Using the PROBE Tool

When following PSP's PROBE process (as defined in the book A Self-Improvement Process for Software Engineers), most people will want to use the PROBE Wizard. It thoroughly automates the PROBE process and helps you to avoid common mistakes.

However, the PROBE Wizard is specifically designed for the correlations described in the PSP process scripts. If you thoroughly understand the linear regression calculations, the PROBE tool can offer more flexibility. The PROBE Tool will allow you to explore the correlations between any pair of metrics, not just the pairs described in the PROBE process. The PROBE tool can be opened by selecting "Tools  PROBE" from the configuration menu.

If you wish to explore the correlations of the standard PROBE data pairs, the Method pull-down allows quick access to them. Clicking on the pull-down gives the following choices:

Choosing any of the standard PROBE methods will set the independent and dependent variables to their appropriate values. If you would like to explore correlations between any two other process metric variables, they can be chosen from the independent and dependent variable pull-downs.

Basically the PROBE tool runs a correlation test on the two sets of data chosen. It then reports the various statistical measurements on the dialog. There are two types of measurements shown on the dialog: those that show relationships between the sets of data chosen (r2, p, Variance, Standard Deviation), and those that are related to a projection based on the estimate entered (B0, B1, Range, UPI and LPI). Also there are two columns of data on the tool. The left column shows data based on a linear regression (this is for methods A and B the PROBE estimation method) and the right column shows data based on how well your data seem to predict on the average (this is for the different C methods of the PROBE estimation method).

Filtering your data set

The filter button allows you to restrict the data set of the correlation and projection to certain projects. It will pop up a tree view of the current projects stored and allow you to add or remove data items from the selected set.

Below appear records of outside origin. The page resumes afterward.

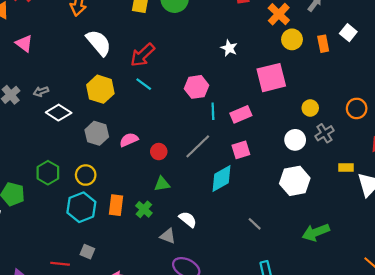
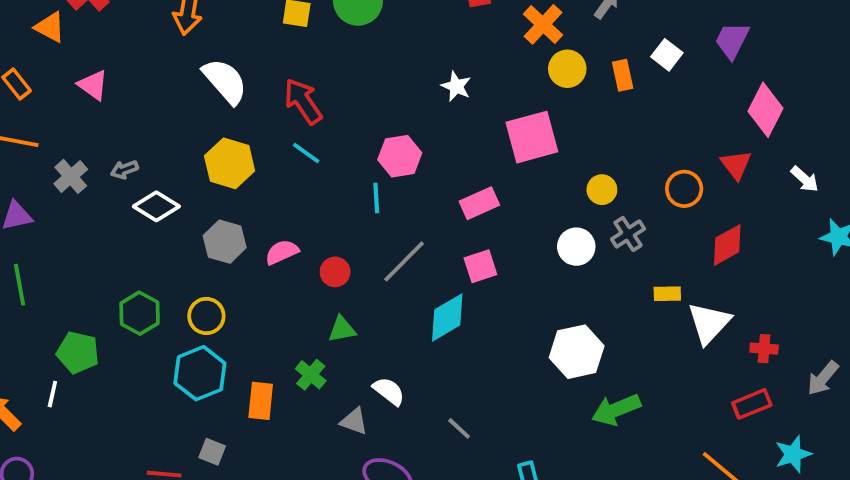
red arrow: (143, 55) -> (303, 101), turned 100
cyan line: (213, 111) -> (376, 198), moved
white hexagon: (295, 181) -> (577, 352), moved
orange rectangle: (116, 205) -> (261, 401), moved
gray line: (255, 224) -> (459, 428), moved

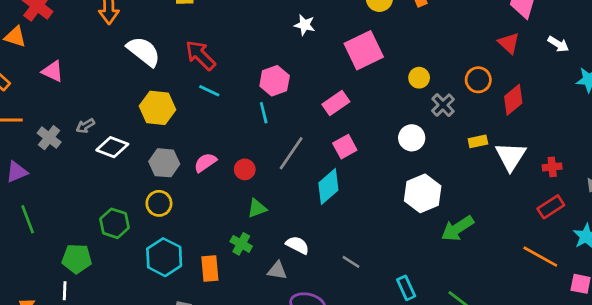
orange circle: (684, 189) -> (478, 80), moved
white circle: (576, 247) -> (412, 138), moved
yellow circle: (206, 316) -> (159, 203), moved

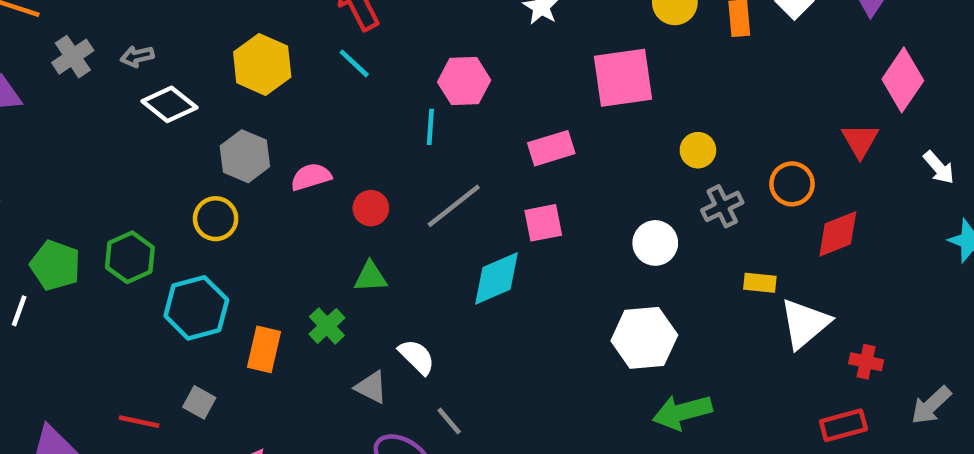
green hexagon: (115, 223) -> (130, 257), moved
gray line: (351, 262) -> (449, 421), moved

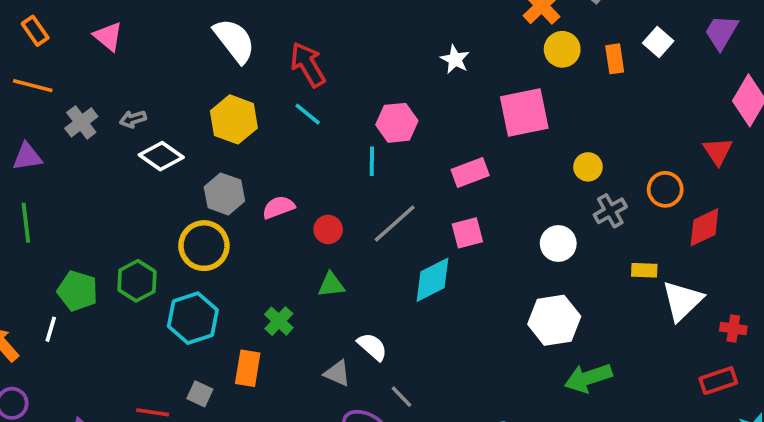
yellow circle: (216, 219) -> (204, 246), size x1.4
green cross: (327, 326) -> (279, 321), moved
orange rectangle: (264, 349) -> (248, 368), moved

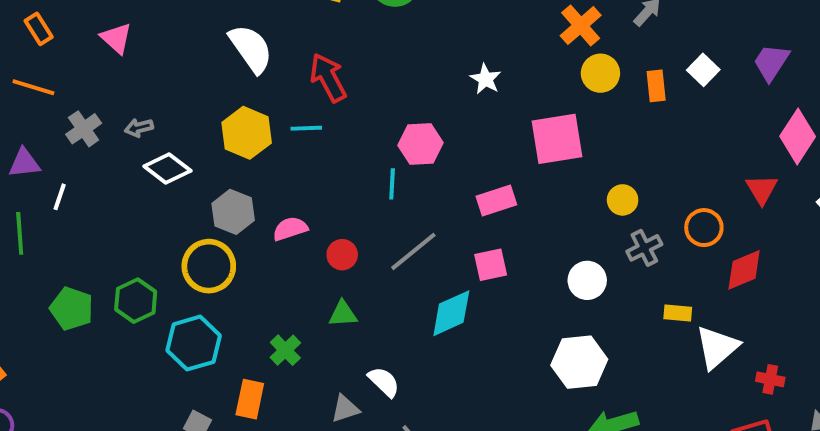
cyan line: (308, 114) -> (306, 128), moved, turned -44
white line: (51, 329) -> (60, 197), moved
gray triangle: (337, 373) -> (345, 409), turned -44

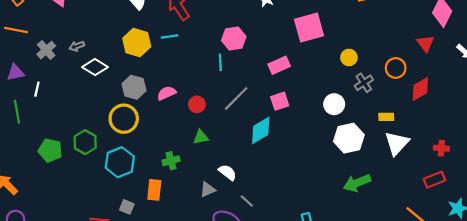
white triangle: (717, 347) -> (397, 143), moved
green cross: (285, 350) -> (171, 161), turned 35
white hexagon: (579, 362) -> (349, 138), moved

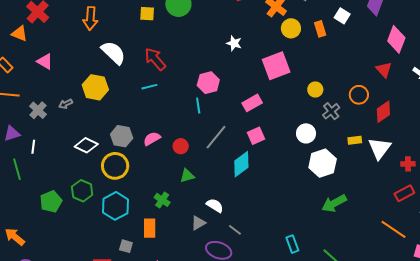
yellow hexagon: (137, 43) -> (95, 87), moved
white diamond: (95, 67) -> (86, 145), moved
white triangle: (397, 143) -> (380, 148), moved
green pentagon: (50, 150) -> (51, 201), turned -30
green cross: (171, 161) -> (162, 200), turned -35

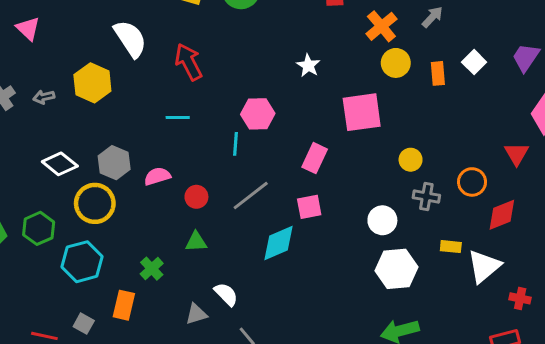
cyan line: (149, 87) -> (178, 118), moved
pink rectangle: (252, 103) -> (315, 158), turned -48
gray cross: (331, 111) -> (426, 196), turned 36

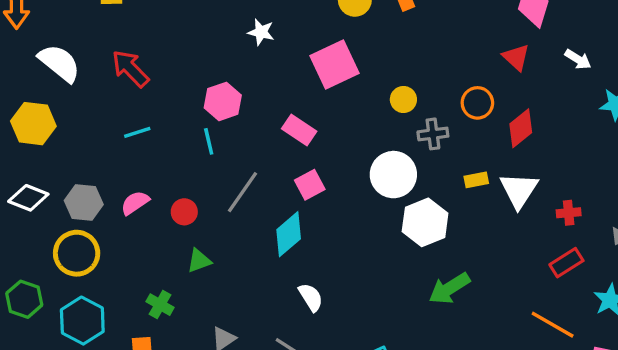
pink rectangle: (315, 158) -> (299, 130), turned -64
white diamond: (60, 164) -> (28, 198), moved
white circle: (382, 220) -> (393, 175), size x1.4
white semicircle: (226, 294) -> (311, 297), moved, turned 30

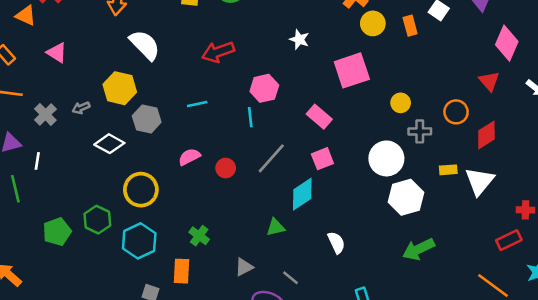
red arrow: (130, 69) -> (218, 52), moved, turned -72
gray hexagon: (84, 203) -> (147, 119), moved
red cross: (569, 213) -> (526, 210), moved
green triangle: (199, 261) -> (276, 227), moved
white semicircle: (311, 297) -> (336, 243), moved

Seleted items are marked with a graphical "X". By default the tool only shows projects in the tree (nodes). You can expand this view to include the process phases as well by choosing the "Show leaf nodes" box. This will allow you to include or reject data from among different phases of projects. The Apply button applies your filtering selection to the numbers in the PROBE dialog.

Measures of correlation

On a typical estimation, you will want to choose from the different combinations of correlations available to see if any of the data correlate well enough to be used for projections. The PROBE tool will make this quite simple. Just pick the two data sets you would like to correlate, and the numbers on the tool will update to show you the results. The key numbers to examine are the measure of correlation (r2) and the significance measurement (p).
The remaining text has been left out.